Cùm vel optimè sumus dispositi, non aliter nos Deum, in terris, videre possumus. Hic quidem clariùs ipsum videt; obscuriùs, ille: uterque, in speculo tamen. In cœlis, Deum videbimus, non uti apparet, sed ut revera est: faciem ejus intuebimur, quemadmodum et ille nostram: spiritûs nostri glorificata facies, gloriosissimam illius faciem, qui est Spirituum Deus, liberè intuebitur. Interea temporis, non frequentiùs fixis in speculum oculis hærebit fæminarum superbissima, vultum, quem ipsa credit formosissimum, curiosè speculando; quàm ego clarissimum cogitationum mearum speculum oculis usurpabo meis, ut vultum illum Dei contempler, quem infinitè pulchrum et splendidum esse novi.

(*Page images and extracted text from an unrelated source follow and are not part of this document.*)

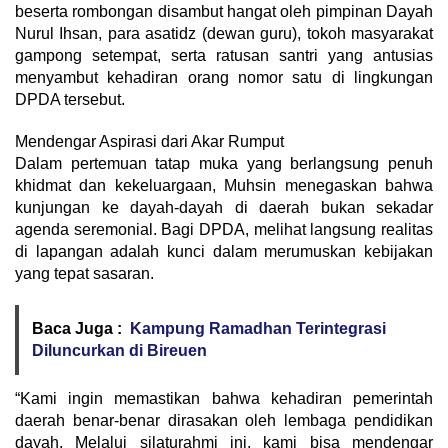
beserta rombongan disambut hangat oleh pimpinan Dayah
Nurul Ihsan, para asatidz (dewan guru), tokoh masyarakat
gampong setempat, serta ratusan santri yang antusias
menyambut kehadiran orang nomor satu di lingkungan
DPDA tersebut.
Mendengar Aspirasi dari Akar Rumput
Dalam pertemuan tatap muka yang berlangsung penuh
khidmat dan kekeluargaan, Muhsin menegaskan bahwa
kunjungan ke dayah-dayah di daerah bukan sekadar
agenda seremonial. Bagi DPDA, melihat langsung realitas
di lapangan adalah kunci dalam merumuskan kebijakan
yang tepat sasaran.
Baca Juga :
Kampung Ramadhan Terintegrasi
Diluncurkan di Bireuen
“Kami ingin memastikan bahwa kehadiran pemerintah
daerah benar-benar dirasakan oleh lembaga pendidikan
dayah. Melalui silaturahmi ini, kami bisa mendengar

CXXXIII. On the shining of a piece of rotten wood.

How bright doth this wood shine! When it is in the fire, it will not so beam forth, as it doth in this cold darkness. What an emblem is here of our future estate! This piece, while it grew in the tree, shone not at all: now, that it is putrified, it casts forth this pleasing lustre.

Thus it is with us: while we live here, we neither are nor seem other than miserable; when we are dead once, then begins our glory then doth the soul shine in the brightness of heavenly glory; then doth our good name shine upon earth, in those beams, which, before, envy had either held in or overcast. Why are we so over-desirous of our growth, when we may be thus advantaged, by our rottenness?

CXXXIV. On an ivy-tree.

BEHOLD a true emblem of false love. Here are kind embracements, but deadly: how close doth this weed cling unto that oak, and seems to hug and shade it! but, in the mean time, draws away the sap; and, at last, kills it.

Such is a harlot's love: such is a parasite's. Give me that love and friendship, which is between the vine and the elm; whereby, the elm is no whit worse, and the vine much the better. That wholesome and noble plant doth not so close wind itself about the tree that upholds it, as to gall the bark, or to suck away the moisture: and, again, the elm yields a beneficial supportation to that weak, though generous, plant. As God, so wise men, know to measure love, not by profession and compliment, which is commonly most high and vehement in the falsest, but by reality of performance. He is no enemy, that hurts me not: I am not his friend, whom I desire not to benefit.

CXXXV. On a quartan ague.

I HAVE known, when those things, which have made a healthful man sick, have been the means of making a sick man whole. The quartan hath of old been justly styled the shame of physicians; yet, I have more than once observed it to be cured by a surfeit. One devil is sometime used, for the ejection of another.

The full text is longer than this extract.